We collected 201 serum samples from 93 hospitalised patients classified as moderately, severely, and critically ill. We differentiated the viral, early inflammatory, and late inflammatory phases and included 72 patients with 180 samples in separate stages for longitudinal study and 55 controls. We studied selected cytokines, P-selectin, and the tissue damage markers lactate dehydrogenase (LDH) and cell-free DNA (cfDNA).
TNF-α, IL-6, IL-8, and G-CSF were associated with severity and mortality, but only IL-6 increased since admission in the critical patients and non-survivors, correlating with damage markers. The lack of a significant decrease in IL-6 levels in the critical patients and non-survivors in the early inflammatory phase (a decreased presence in the other patients) suggests that these patients did not achieve viral control on days 10-16. For all patients, lactate dehydrogenase and cfDNA levels increased with severity, and cfDNA levels increased in the non-survivors from the first sample (p = 0.002) to the late inflammatory phase (p = 0.031). In the multivariate study, cfDNA was an independent risk factor for mortality and ICU admission.
The distinct progression of IL-6 levels in the course of the disease, especially on days 10-16, was a good marker of progression to critical status and mortality and could guide the start of IL-6 blockade. cfDNA was an accurate marker of severity and mortality from admission and throughout COVID-19 progression.
严重的 COVID-19 涉及免疫反应失调,很可能与缺乏病毒控制有关的炎症。更好地了解免疫毒性、免疫抑制平衡以及 COVID-19 的评估可以帮助确定不同的临床表现是否由特定类型的免疫反应驱动。免疫反应和组织损伤的进展可以预测结果,并可能有助于患者的管理。
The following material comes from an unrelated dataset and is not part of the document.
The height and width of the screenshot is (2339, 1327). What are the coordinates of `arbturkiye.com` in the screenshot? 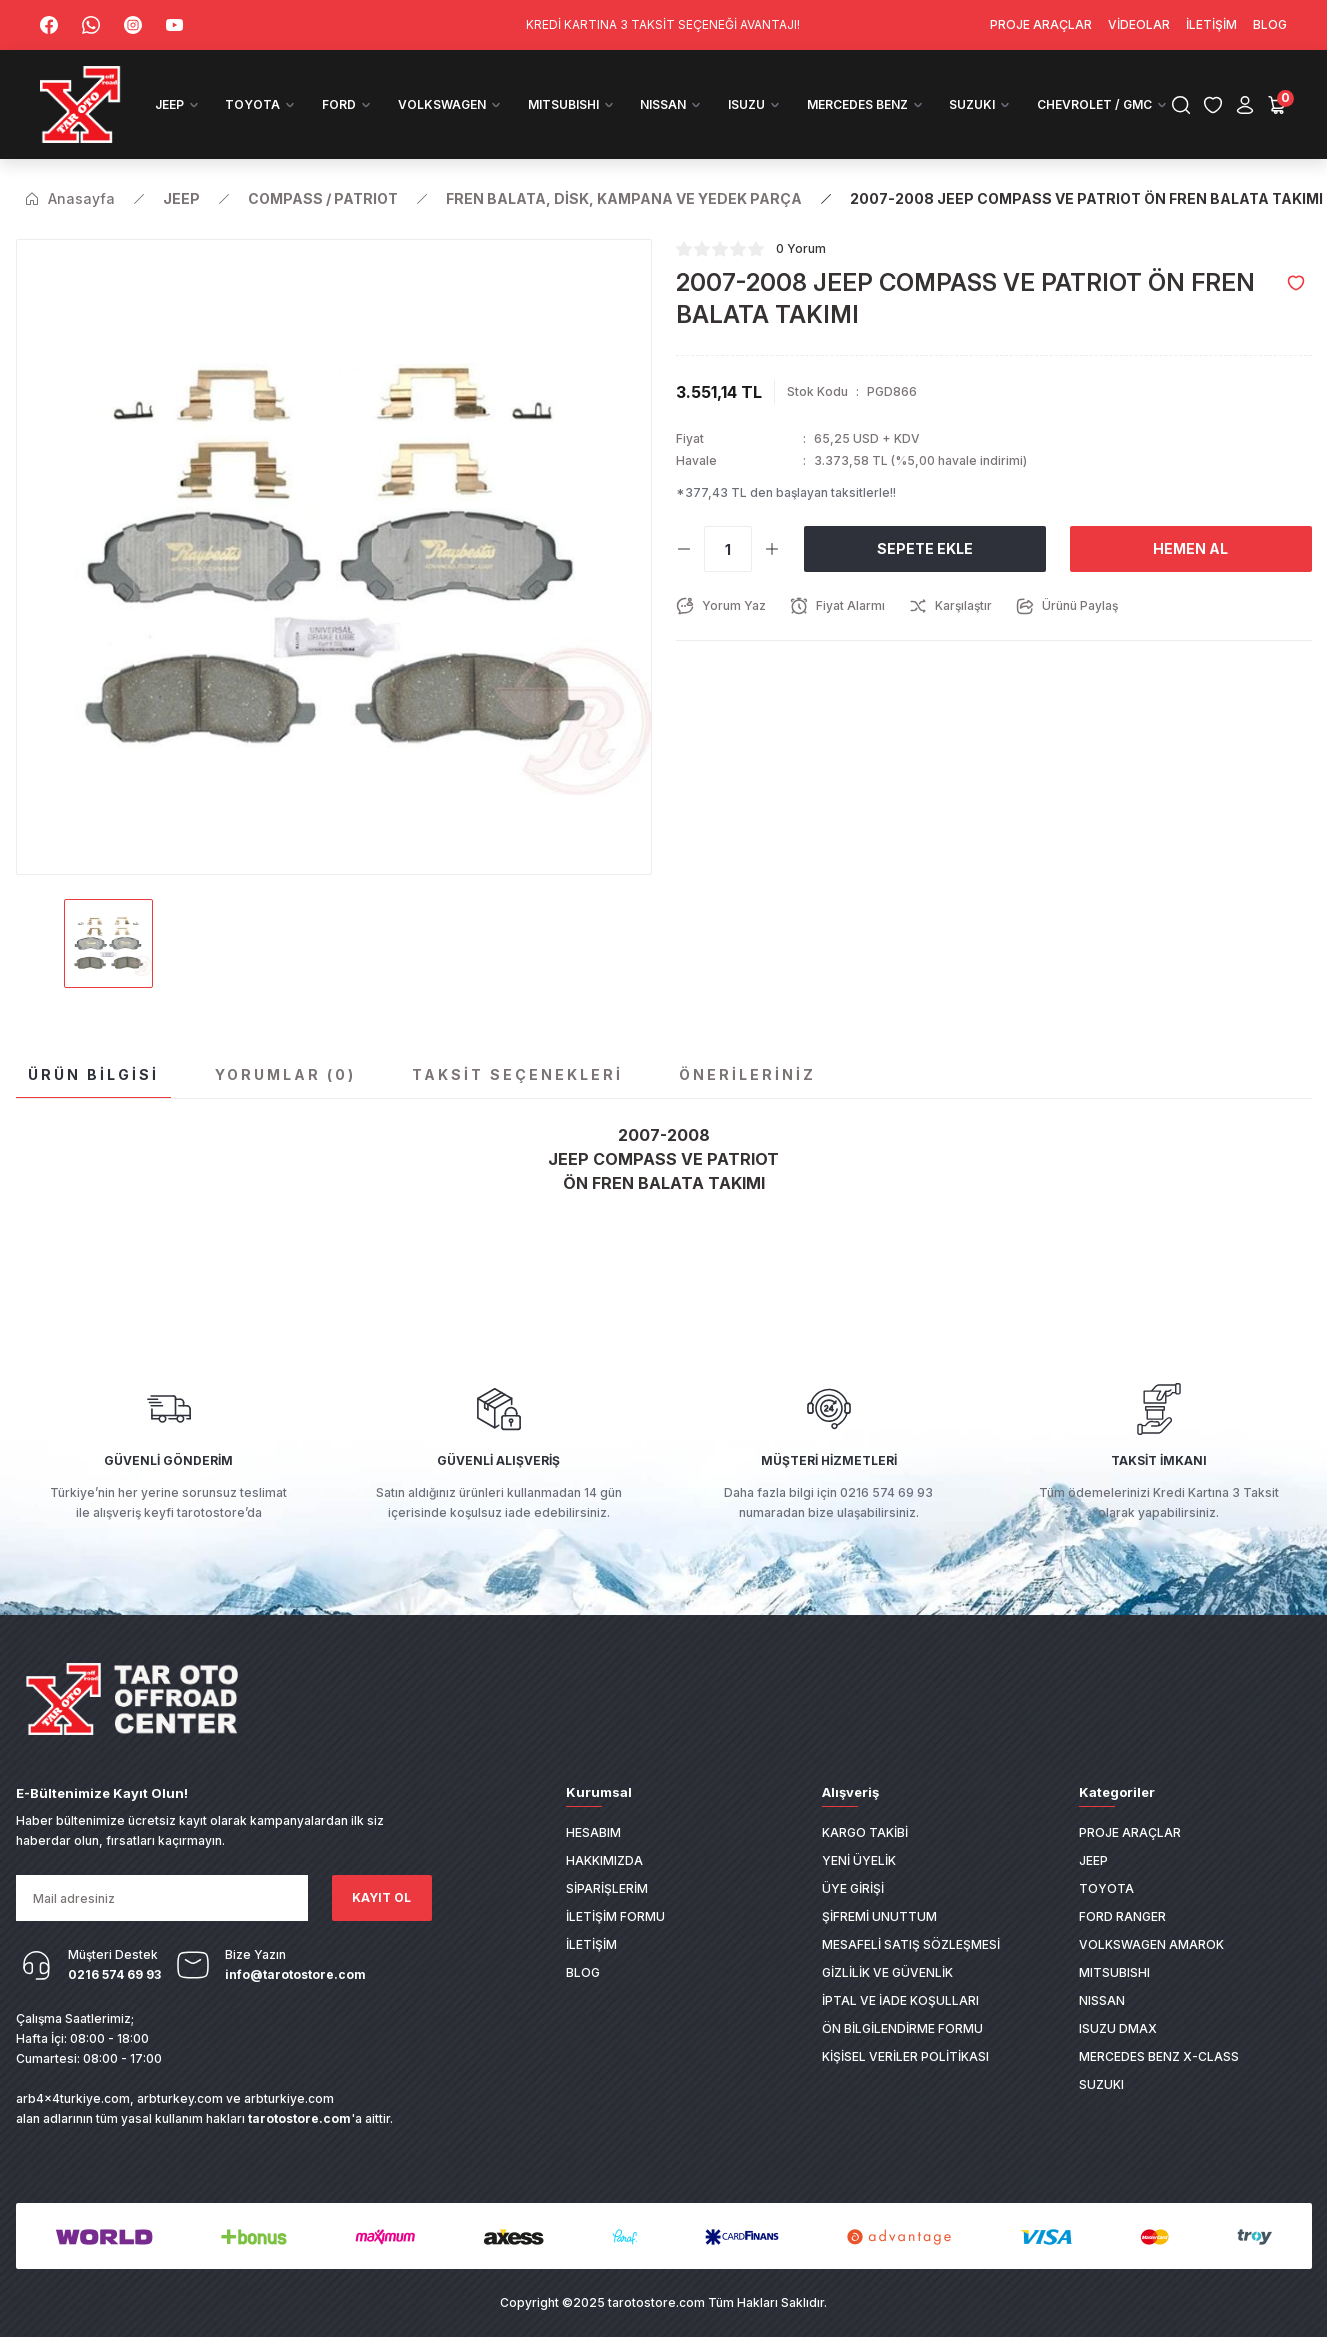 It's located at (289, 2098).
我们从 93 名住院患者中收集了 201 份血清样本,这些患者分为中度、重度和危重症。我们区分了病毒、早期炎症和晚期炎症阶段,并对 72 名患者的 180 份样本进行了单独的阶段进行了纵向研究,包括 55 名对照。我们研究了选定的细胞因子、P 选择素以及组织损伤标志物乳酸脱氢酶 (LDH) 和无细胞 DNA (cfDNA)。
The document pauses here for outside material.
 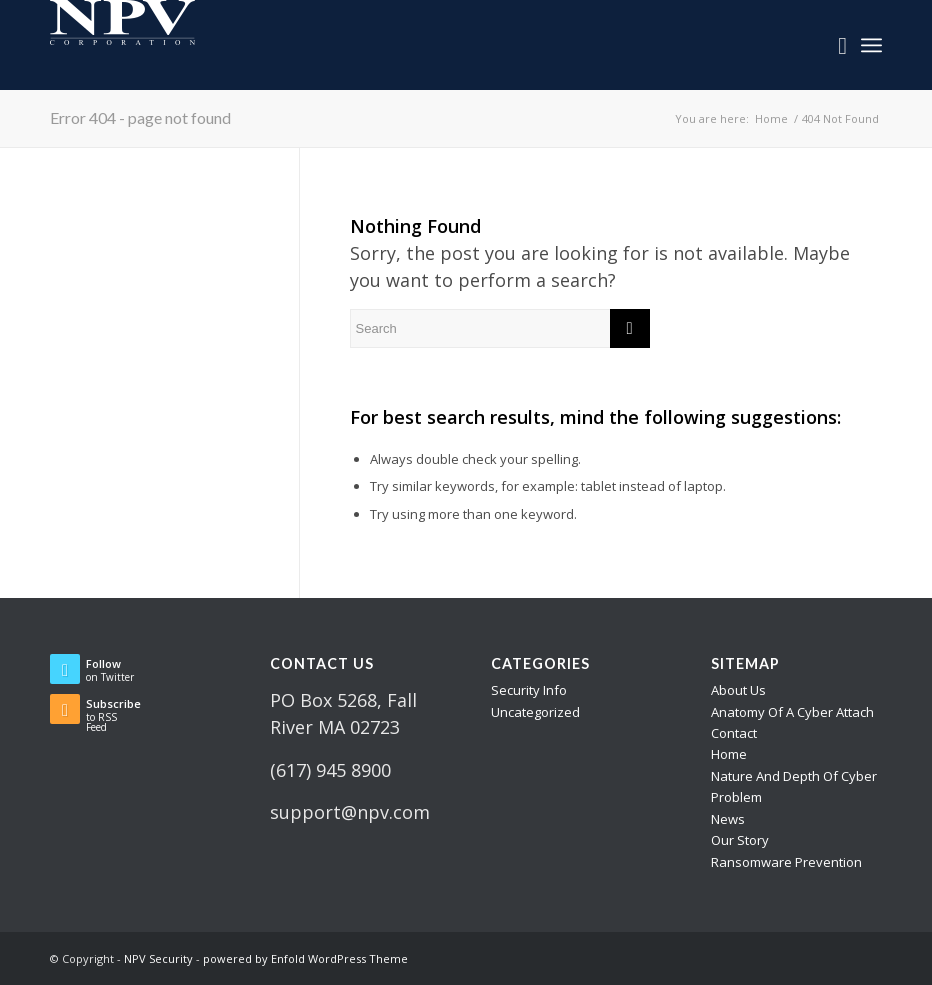 I want to click on Home, so click(x=729, y=754).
TNF-α、IL-6、IL-8 和 G-CSF 与严重程度和死亡率相关,但只有 IL-6 在危重症患者和非幸存者中自入院以来增加,与损伤标志物相关。在早期炎症阶段,危重症患者和非幸存者中 IL-6 水平没有明显下降(其他患者中下降),这表明这些患者在第 10-16 天没有控制病毒。对于所有患者,乳酸脱氢酶和 cfDNA 水平随着严重程度的增加而增加,cfDNA 水平在非幸存者中从第一个样本开始增加(p=0.002)到晚期炎症阶段(p=0.031)。在多变量研究中,cfDNA 是死亡率和 ICU 入院的独立危险因素。
疾病过程中 IL-6 水平的不同进展,尤其是第 10-16 天,是向危重症状态和死亡率进展的良好标志物,并可能指导 IL-6 阻断的开始。cfDNA 是入院和 COVID-19 进展期间严重程度和死亡率的准确标志物。